Un bel héritage
La viole de l'arrière-grand-mère.
Aline était née en 1890 dans les Hautes Alpes. Elle a grandi dans une petite ferme qui permettait tout juste de joindre les deux bouts. Elle avait pourtant cette gaieté ancrée en elle qui permet de surmonter toutes les difficultés tout en se donnant les moyens de profiter de cette joie qu'elle transmettait autour d'elle pour améliorer les existences de ses proches.
Elle était de ces gens qui apportent autour d'eux un rayon de soleil, quelles que soient les circonstances, une bouffée de joie de vivre qui les place au-dessus du commun des mortels. C'est un don merveilleux que la charmante Aline cultiva toute son existence pour le plus grand bonheur de ses enfants, ses petits-enfants et tous ceux qui croisèrent sa route.
Ceci elle le dut en grande partie à celui qui allait partager sa vie : Marius, un paysan lui aussi, né dans le même village, dans une ferme qui était dans le petit bourg de Ventavon ( Hautes - Alpes) entre Sisteron et Gap, près de Laragne. Quand ils unirent leurs vies, ils trouvèrent normal de s'installer chez Marius d'autant qu'Aline avait dans l'idée d'ouvrir un café.
La pratique était à l'époque courante. Le coiffeur avait son bar tout comme l'épicier ou bien le droguiste. Un quatrième café dans ce petit village se devait de marquer sa différence pour attirer les clients, ne s'appuyant pas sur un second commerce comme les concurrents. Mais il y avait Aline, sa bonne humeur, son sourire et ses yeux pétillants de malice.

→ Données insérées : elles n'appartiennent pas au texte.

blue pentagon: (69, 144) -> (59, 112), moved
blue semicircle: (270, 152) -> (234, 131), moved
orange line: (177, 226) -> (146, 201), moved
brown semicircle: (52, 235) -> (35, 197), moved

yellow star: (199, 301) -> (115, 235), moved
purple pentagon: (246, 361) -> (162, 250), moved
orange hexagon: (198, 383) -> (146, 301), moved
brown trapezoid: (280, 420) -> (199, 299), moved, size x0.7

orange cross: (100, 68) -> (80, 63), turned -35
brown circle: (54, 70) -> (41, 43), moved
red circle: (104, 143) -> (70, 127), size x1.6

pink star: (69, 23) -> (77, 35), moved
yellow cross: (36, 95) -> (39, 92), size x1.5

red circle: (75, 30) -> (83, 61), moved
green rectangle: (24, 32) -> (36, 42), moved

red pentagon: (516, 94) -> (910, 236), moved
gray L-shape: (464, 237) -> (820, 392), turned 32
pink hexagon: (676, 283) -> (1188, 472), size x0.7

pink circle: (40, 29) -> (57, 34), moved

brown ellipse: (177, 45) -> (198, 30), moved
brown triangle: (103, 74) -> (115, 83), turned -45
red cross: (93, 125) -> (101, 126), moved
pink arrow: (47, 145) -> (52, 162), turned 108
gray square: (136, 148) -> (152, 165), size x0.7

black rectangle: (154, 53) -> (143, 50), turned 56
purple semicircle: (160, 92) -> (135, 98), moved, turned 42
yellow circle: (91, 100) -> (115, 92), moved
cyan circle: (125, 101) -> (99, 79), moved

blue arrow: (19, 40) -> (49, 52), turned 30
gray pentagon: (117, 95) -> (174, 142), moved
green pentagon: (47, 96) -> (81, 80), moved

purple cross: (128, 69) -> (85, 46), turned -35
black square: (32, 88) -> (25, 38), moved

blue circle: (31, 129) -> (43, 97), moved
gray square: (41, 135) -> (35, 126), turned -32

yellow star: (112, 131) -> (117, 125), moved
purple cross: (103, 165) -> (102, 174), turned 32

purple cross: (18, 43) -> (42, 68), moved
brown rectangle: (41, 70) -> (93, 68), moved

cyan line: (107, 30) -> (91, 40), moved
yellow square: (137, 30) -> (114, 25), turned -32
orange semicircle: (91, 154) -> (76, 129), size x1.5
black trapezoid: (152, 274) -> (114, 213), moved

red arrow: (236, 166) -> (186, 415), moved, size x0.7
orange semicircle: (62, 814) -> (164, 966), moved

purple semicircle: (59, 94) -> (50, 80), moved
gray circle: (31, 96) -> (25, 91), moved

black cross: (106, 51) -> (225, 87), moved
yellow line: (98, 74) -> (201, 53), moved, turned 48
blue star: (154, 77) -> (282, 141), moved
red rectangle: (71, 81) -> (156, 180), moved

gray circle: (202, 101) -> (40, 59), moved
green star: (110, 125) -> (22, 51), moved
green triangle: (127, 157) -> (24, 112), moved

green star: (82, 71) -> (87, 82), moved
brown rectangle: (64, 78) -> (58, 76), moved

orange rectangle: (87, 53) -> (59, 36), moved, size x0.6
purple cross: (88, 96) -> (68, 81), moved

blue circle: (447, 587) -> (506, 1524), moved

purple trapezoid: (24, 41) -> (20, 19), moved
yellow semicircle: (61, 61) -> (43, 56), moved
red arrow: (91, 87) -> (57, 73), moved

Il fallut cependant un ingrédient supplémentaire, une acquisition que le couple alla faire à Marseille en 1920. Ils équipèrent leur estaminet d'une viole : un piano mécanique de fabrication française ça va de soi. Ce fut un succès immédiat puisque de ce jour, on venait danser dans le troquet de la belle.
Pour les plus jeunes, il faut rappeler que la radio n'existait pas pas plus que le juke-box et autres chaînes Hifi. Pour danser, il fallait des musiciens qui ne venaient que dans de rares occasions. Avec la musique mécanique de la viole, la musique survenait à la commande, un miracle qui fit le succès de la maison et l'enchantement de tout un village.
Du jour de cette acquisition, le café devint le passage obligé pour qui voulait danser et qui sait, trouver l'âme sœur. Les occasions n'étaient pas si fréquentes alors que de se distraire après cette grande guerre qui avait exercé une odieuse ponction sur la gent masculine. La viole scella bien des unions tout en laissant un profond souvenir chez ceux qui la connurent.
C'est ainsi que lorsque Aline quitta ce monde en 1974 la viole échoit chez son arrière-petite-fille, un héritage chargé d'affects pour beaucoup de personnes de ce petit coin des Hautes-Alpes qui s'offraient une plongée dans leur jeunesse en passant voir l'héritière pour lui demander d'entendre le piano mécanique.
L'arrière-petite-fille d'Aline se faisait un devoir de leur offrir ce plaisir d'autant que l'instrument ne cessa jamais de fonctionner. Elle pouvait alors voir les yeux s'embrumer ou même laisser couler quelques larmes. Puis le temps effectuant son inexorable marche, les témoins du café vinrent tous à manquer tandis que la viole demeure.
Quand la viole fonctionne à nouveau, c’est tout un cortège de défunts qui vient se mêler au son aigrelet du vieil instrument. Pour l'héritière, cela demeure un moment d'une rare émotion qui fait revivre non pas que sa seule arrière-grand-mère mais toute une époque qui se glisse dans les notes mécaniques.
Ce témoignage m'est parvenu par la magie des commentaires à propos d'un texte qui n'avait rien à voir. J'ai demandé la permission de l'exploiter pour vous ouvrir ce petit fragment de vie en pensant à des amis de Menetou-Salon qui espèrent bien ouvrir un musée de la musique mécanique. Puissent-ils réussir dans cette belle entreprise.